PROBLEM DETAILS
The listing below contains a span that opens with the line containing "safari endpoints for travel enthusiasts, with" and closes with the line containing "setting, showing how Uganda safari tours will". Return that span exactly.

DATA SUPPLIED
::::

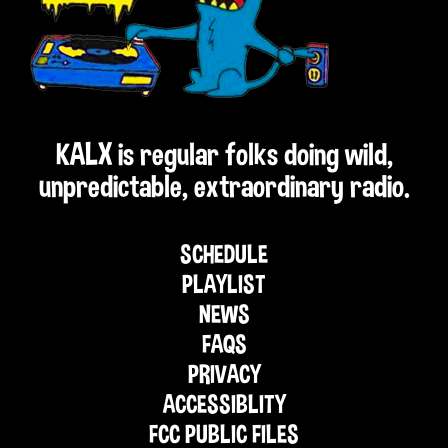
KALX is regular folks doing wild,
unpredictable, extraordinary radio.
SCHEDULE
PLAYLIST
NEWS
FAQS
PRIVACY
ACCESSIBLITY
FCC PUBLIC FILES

::::

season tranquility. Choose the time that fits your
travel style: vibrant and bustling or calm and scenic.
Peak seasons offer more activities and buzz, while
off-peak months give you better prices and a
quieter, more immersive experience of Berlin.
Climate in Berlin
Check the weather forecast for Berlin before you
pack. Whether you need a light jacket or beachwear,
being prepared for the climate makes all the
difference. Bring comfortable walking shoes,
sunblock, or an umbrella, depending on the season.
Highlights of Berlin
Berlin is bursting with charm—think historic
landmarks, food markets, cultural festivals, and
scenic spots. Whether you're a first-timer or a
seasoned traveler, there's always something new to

::::

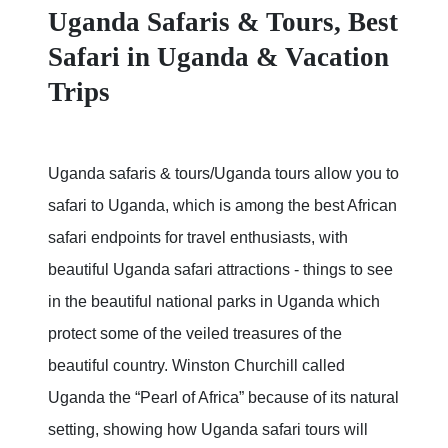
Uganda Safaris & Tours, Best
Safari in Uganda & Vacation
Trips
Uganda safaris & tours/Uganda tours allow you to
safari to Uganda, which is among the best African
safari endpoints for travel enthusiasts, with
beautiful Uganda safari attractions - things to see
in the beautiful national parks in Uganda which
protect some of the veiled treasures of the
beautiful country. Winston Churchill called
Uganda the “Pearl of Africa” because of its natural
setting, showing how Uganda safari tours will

::::

RESULT OF THE EXERCISE
safari endpoints for travel enthusiasts, with
beautiful Uganda safari attractions - things to see
in the beautiful national parks in Uganda which
protect some of the veiled treasures of the
beautiful country. Winston Churchill called
Uganda the “Pearl of Africa” because of its natural
setting, showing how Uganda safari tours will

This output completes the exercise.